View and Manage Service Level Objectives
Overview
The SLO Center is the centralized dashboard for tracking and managing Service Level Objectives (SLOs) across your environment. It helps you stay on top of system reliability with clear visuals, real-time status, and actionable insights.
Use it to:
- Create and update SLO group definitions and associated alerts all in one place.
- Monitor SLO compliance, remaining error budgets, and performance trends at a glance.
- Filter and search SLOs by entity labels, status, and remaining budget.
- Drill down into individual SLOs to analyze grouped data, alerts, and triggered alert events.
- Quickly understand what is actually burning the SLO error budget.
Visualize your SLO performance trends
The SLO Center provides a high-level view of your system's health. Use the visualizations to explore your overall system compliance based on the statuses of all SLOs tracked over time.
Each SLO or SLO group is categorized based on its remaining error budget. These categories reflect system health and help teams prioritize response actions.
| Status | Remaining error budget (%) | Color | Description |
|---|---|---|---|
| OK | 75%–100% | 🟢 Green (healthy) | The SLO is within its defined target. The system is performing as expected. No action is required. |
| Warning | 25%–74% | 🟡 Yellow (monitor) | The SLO is approaching its threshold. There is a risk of breaching the target if performance does not improve. Users should monitor closely. |
| Critical | 1%–24% | 🟣 Purple (high risk) | The SLO is at high risk of breaching, with very little error budget remaining. Immediate attention is recommended. |
| Breached | 0% | 🔴 Red (failure) | The SLO has exceeded its defined target. This indicates failure to meet reliability expectations. Immediate action is required. |
Understand multiple statuses in a single row
If you see more than one status icon (for example, OK, Warning, Critical) in the SLO grid, it means the SLO was defined with a group by clause in the SLO setup. This creates a grouped SLO, where each unique value in the grouping field—such as service.name, region, or customer.id—becomes an individually tracked objective under the same SLO definition.
Each group is evaluated independently and may have a different health status, depending on its own compliance and remaining error budget. The SLO grid aggregates these statuses into a single row to give a high-level view.
Clicking into the row opens the SLO Details view, where you can drill down into specific permutations, view group-specific performance metrics, and monitor alerts per group.
Examine SLO groups
Scroll down to view the SLO grid, which lists all SLOs in your account.

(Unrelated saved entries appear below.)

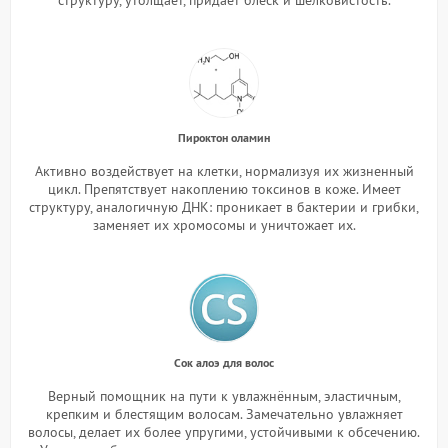
Пироктон оламин
Активно воздействует на клетки, нормализуя их жизненный
цикл. Препятствует накоплению токсинов в коже. Имеет
структуру, аналогичную ДНК: проникает в бактерии и грибки,
заменяет их хромосомы и уничтожает их.
Сок алоэ для волос
Верный помощник на пути к увлажнённым, эластичным,
крепким и блестящим волосам. Замечательно увлажняет
волосы, делает их более упругими, устойчивыми к обсечению.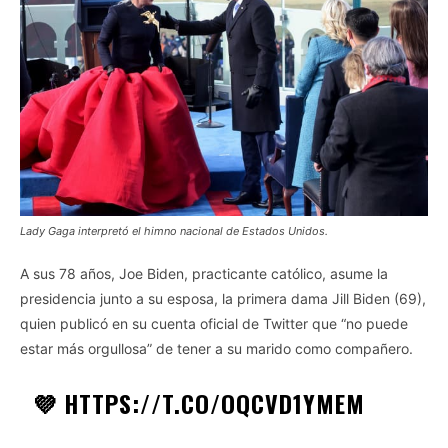
Lady Gaga interpretó el himno nacional de Estados Unidos.
A sus 78 años, Joe Biden, practicante católico, asume la
presidencia junto a su esposa, la primera dama Jill Biden (69),
quien publicó en su cuenta oficial de Twitter que “no puede
estar más orgullosa” de tener a su marido como compañero.
💜
HTTPS://T.CO/OQCVD1YMEM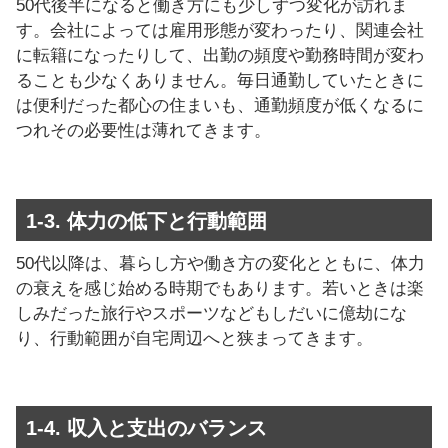
50代後半になると働き方にも少しずつ変化が訪れま
す。会社によっては雇用形態が変わったり、関連会社
に転籍になったりして、出勤の頻度や勤務時間が変わ
ることも少なくありません。毎日通勤していたときに
は便利だった都心の住まいも、通勤頻度が低くなるに
つれその必要性は薄れてきます。
1-3. 体力の低下と行動範囲
50代以降は、暮らし方や働き方の変化とともに、体力
の衰えを感じ始める時期でもあります。若いときは楽
しみだった旅行やスポーツなどもしだいに億劫にな
り、行動範囲が自宅周辺へと狭まってきます。
1-4. 収入と支出のバランス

Each column includes key indicators that help you evaluate performance at a glance.
| Parameter | Description |
|---|---|
| Name | The user-defined name of the SLO group. |
| Grouping key | The key (for example, service.name, customer.id) used to break the SLO group into multiple SLO permutations for individual tracking. |
| SLO status | Status of the permutation with the lowest remaining error budget. |
| Lowest remaining error budget | Percentage (%) of allowable errors left. For grouped SLOs, the information for the group with the lowest remaining budget is displayed. |
| Target | The SLO compliance target (for example, 99.9%). |
| Time frame | The SLO period (for example, 7 days, 28 days). |
| Alerts | Number of unique alert definitions that were triggered within the selected SLO time frame. This includes alerts of any status—triggered or acknowledged. Selecting the value redirects to Incidents, pre-filtered to show all incidents associated with those alert definitions for deeper investigation. |
| Creator | The user who created the SLO. |
| Entity labels | A custom label assigned to the SLO at creation, used for filtering or grouping (for example, env:prod, team:payments). |
| Last updated | Timestamp of the most recent change to the SLO's configuration. |
| Permutations | Number of individual SLO permutations per SLO group. |
Note
Select any column header to sort the table—for example, sort by lowest remaining budget to quickly find the most at-risk SLOs.
SLO actions
You can take action on any SLO directly from the SLO Center.
- Hover over the SLO row.
- Select the ellipsis icon on the left.
- Proceed to an action:
| Action | Description |
|---|---|
| Edit | Update thresholds, queries, labels, and other configuration parameters. If any changes invalidate existing alerts, you’ll be prompted to modify or remove those alerts before saving. Historical data for the previous SLO configuration will no longer be retained. |
| Create an alert | Define alerting conditions based on the SLO’s logic to detect potential or actual violations. Alerts help teams respond proactively to reliability risks. |
| Delete | Remove obsolete SLOs to keep your view focused and accurate. When an SLO configuration is deleted, its historical data will no longer be available and associated alerts are deleted. |
Drill down into a specific SLO
Each row in the SLO Center represents an SLO group—a single SLO definition that may produce multiple permutations if grouping labels were used (for example, by service, region, namespace).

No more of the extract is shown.